Stored data entries.
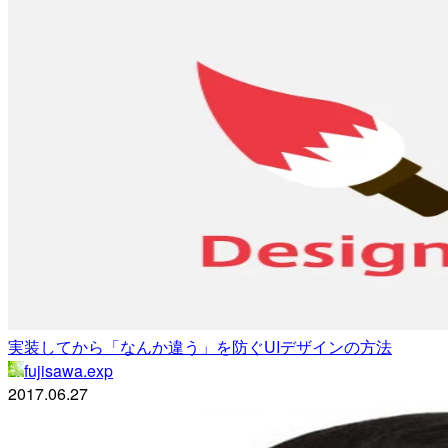
実装してから「なんか違う」を防ぐUIデザインの方法
fujisawa.exp
2017.06.27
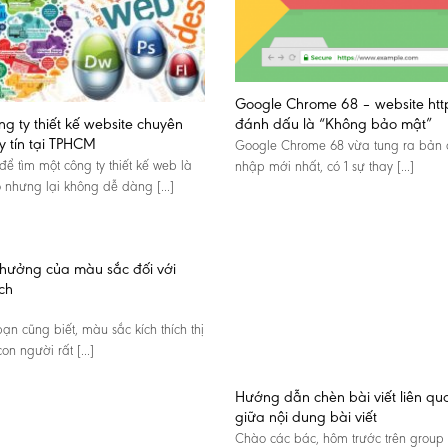
Google Chrome 68 – website htt
ng ty thiết kế website chuyên
đánh dấu là “Không bảo mật”
y tín tại TPHCM
Google Chrome 68 vừa tung ra bản
để tìm một công ty thiết kế web là
nhập mới nhất, có 1 sự thay [...]
 nhưng lại không dễ dàng [...]
hưởng của màu sắc đối với
ch
ạn cũng biết, màu sắc kích thích thị
on người rất [...]
Hướng dẫn chèn bài viết liên qu
giữa nội dung bài viết
Chào các bác, hôm trước trên group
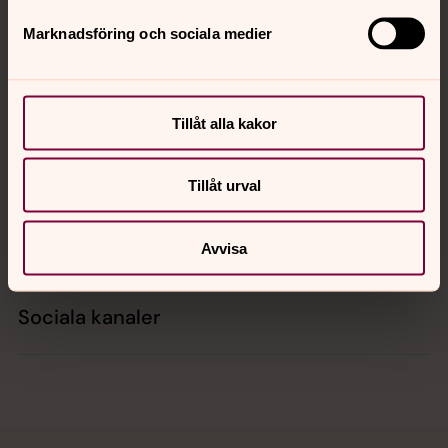
Marknadsföring och sociala medier
Kontakt
Tillåt alla kakor
Kalender
Tillåt urval
Hitta snabbt
Avvisa
Sociala kanaler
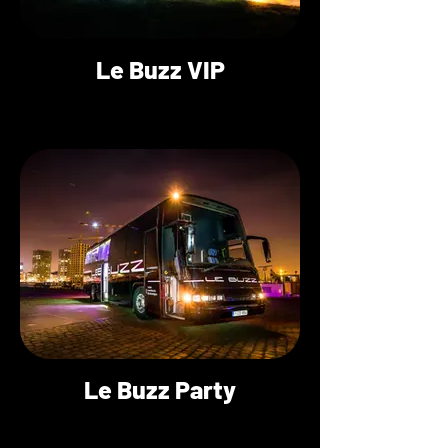
Le Buzz VIP
Le Buzz Party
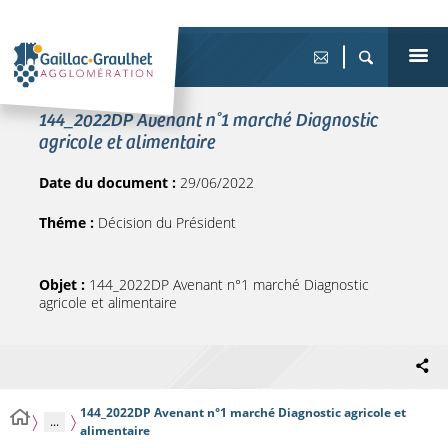
144_2022DP Avenant n°1 marché Diagnostic
agricole et alimentaire
Date du document :
29/06/2022
Théme :
Décision du Président
Objet :
144_2022DP Avenant n°1 marché Diagnostic
agricole et alimentaire
144_2022DP Avenant n°1 marché Diagnostic agricole et
...
alimentaire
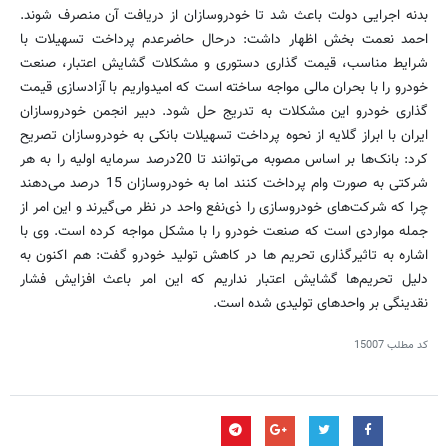
بدنه اجرایی دولت باعث شد تا خودروسازان از دریافت آن منصرف شوند.
احمد نعمت بخش اظهار داشت: درحال حاضرعدم پرداخت تسهیلات با
شرایط مناسب، قیمت گذاری دستوری و مشکلات گشایش اعتبار، صنعت
خودرو را با بحران مالی مواجه ساخته است که امیدواریم با آزادسازی قیمت
گذاری خودرو این مشکلات به تدریج حل شود. دبیر انجمن خودروسازان
ایران با ابراز گلایه از نحوه پرداخت تسهیلات بانکی به خودروسازان تصریح
کرد: بانک‌ها بر اساس مصوبه می‌توانند تا 20درصد سرمایه اولیه را به‌ هر
شرکتی به صورت وام پرداخت کنند اما به خودروسازان 15 درصد می‌دهند
چرا که شرکت‌های خودروسازی را ذی‌نفع واحد در نظر می‌گیرند و این امر از
جمله مواردی است که صنعت خودرو را با مشکل مواجه کرده است. وی با
اشاره به تاثیرگذاری تحریم ها در کاهش تولید خودرو گفت: هم اکنون به
دلیل تحریم‌ها گشایش اعتبار نداریم که این امر باعث افزایش فشار
نقدینگی بر واحدهای تولیدی شده است.
کد مطلب
15007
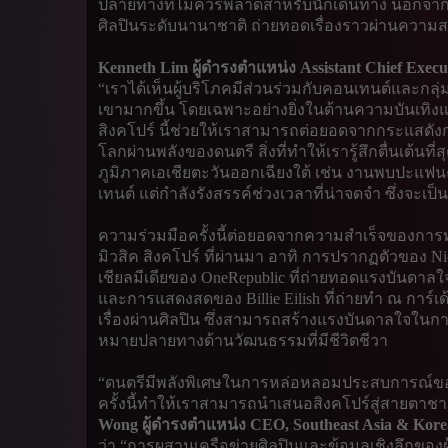
ปลายทางที่ไม่ควรพลาดสำหรับนักเดินทาง นอกจากนี้
ศิลปินระดับนานาชาติ ถ่ายทอดเรื่องราวผ่านควา
Kenneth Lim ผู้ดำรงตำแหน่ง Assistant Chief Execu
“เราได้เห็นผู้บริโภคมีส่วนร่วมกับคอนเทนต์และก
เขามากขึ้น โดยเฉพาะอย่างยิ่งในด้านความบันเทิงแ
สิงคโปร์ นี้ช่วยให้เราสามารถต่อยอดจากกระแสดังกล่าว
โลกผ่านพลังของดนตรี สิ่งที่ทำให้เรารู้สึกตื่นเต้น
ภูมิภาคเอเชียตะวันออกเฉียงใต้ เช่น งานพบปะแฟนค
เทนต์ แต่กำลังรังสรรค์ช่วงเวลาที่น่าจดจำ ซึ่งจะ
ความร่วมมือครั้งนี้ต่อยอดจากความสำเร็จของการท่
มิวสิค สิงคโปร์ ที่ผ่านมา อาทิ การปรากฏตัวของ 
เชียลมีเดียของ OneRepublic ที่ถ่ายทอดแรงบันดาลใจเ
และการแสดงสดของ Billie Eilish ที่ถ่ายทำ ณ การ์เด
เรื่องผ่านศิลปิน ซึ่งสามารถสร้างแรงบันดาลใจใน
หมายปลายทางด้านวัฒนธรรมที่มีชีวิตชีวา
“ดนตรีมีพลังพิเศษในการหล่อหลอมประสบการณ์ของผ
ครั้งนี้ทำให้เราสามารถนำเสนอสิงคโปร์สู่สายตา
Wong ผู้ดำรงตำแหน่ง CEO, Southeast Asia & Korea,
ว่า “การผสานเครือข่ายศิลปินและข้อมูลเชิงลึกของผู้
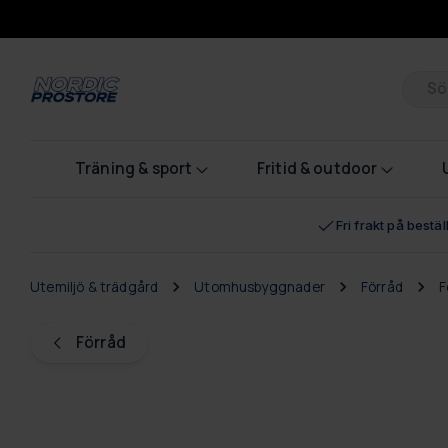
Pr
Träning & sport
Fritid & outdoor
Fri frakt på bestä
Utemiljö & trädgård
Utomhusbyggnader
Förråd
F
Förråd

Exercise. From the opening line of the entries, copy each line exactly until the line with "Tillåt alla kakor", which is copied as well; leave out pictures.

Solved exercise.
実装してから「なんか違う」を防ぐUIデザインの方法
fujisawa.exp
2017.06.27
Google Chrome 68 – website htt
ng ty thiết kế website chuyên
đánh dấu là “Không bảo mật”
y tín tại TPHCM
Google Chrome 68 vừa tung ra bản
để tìm một công ty thiết kế web là
nhập mới nhất, có 1 sự thay [...]
 nhưng lại không dễ dàng [...]
hưởng của màu sắc đối với
ch
ạn cũng biết, màu sắc kích thích thị
on người rất [...]
Hướng dẫn chèn bài viết liên qu
giữa nội dung bài viết
Chào các bác, hôm trước trên group
Marknadsföring och sociala medier
Kontakt
Tillåt alla kakor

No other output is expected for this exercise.